26
Nov

Robotics Technology, Automation Make ‘Labor Shortage’ Even More Untenable

Published on November 26th, 2014

One of the favorite mantras of mass immigration advocates, which they endlessly repeat, is “labor shortage.” To hear them tell it, we have always had a labor shortage and always will – even though we’ve had the highest sustained level of immigration in our history for more than two decades. Somehow the “shortage” always remains, which is used as justification for even more immigration.

Most interesting, while this “shortage” is going on, we have no shortage, but an abundance of Americans who can’t find jobs. The official rate of unemployment is 5.8 percent, but this measure grossly understates the problem because it does not count as unemployed people who have given up looking for work. Nor does it count people who seek full-time employment, but can only find part-time work.

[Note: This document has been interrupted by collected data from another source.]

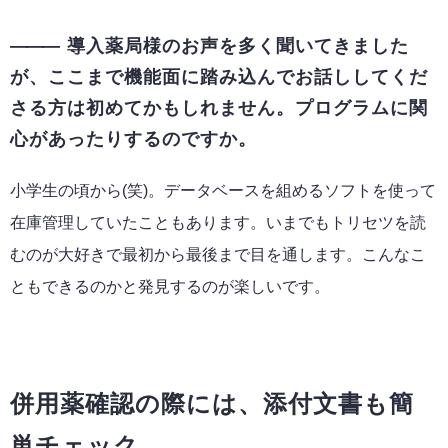
導入薬局様のお声を多く聞いてきました
が、ここまで機能面に踏み込んでお話ししてくだ
さる方は初めてかもしれません。プログラムに関
心があったりするのですか。
小学生の頃から(笑)。データベースを組めるソフトを使って
在庫管理していたこともあります。いまでもトリセツを読
むのが大好きで最初から最後まで目を通します。こんなこ
ともできるのかと発見するのが楽しいです。
併用薬確認の際には、添付文書も簡
単チェック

Include the two latter categories with the official rate, and the total comes to 11.5 percent.

Further, the wages of Americans who have jobs are not rising, and often are relatively low, and median household income has declined since 2000. Half of American wage earners make less than $28,000 a year. Competition from immigrants plays a role in the suppression of income, particularly for lower-income workers.

Robot bartender.

Another source of job competition looms before American workers: automation – specifically, in many cases, robotic technology. A recent report, “Fast Forward 2030: the Future of Work and the Workplace,” concluded that as the consequence of automation “nearly 50 percent of occupations today will no longer exist in 2025.” Its findings were remarkably similar to that of a study done at Oxford University in Britain of 700 American occupations. Published last year, it found that 47 percent of existing U.S. jobs (a total of 60 million) are “at risk” of being automated within the next 10 to 20 years.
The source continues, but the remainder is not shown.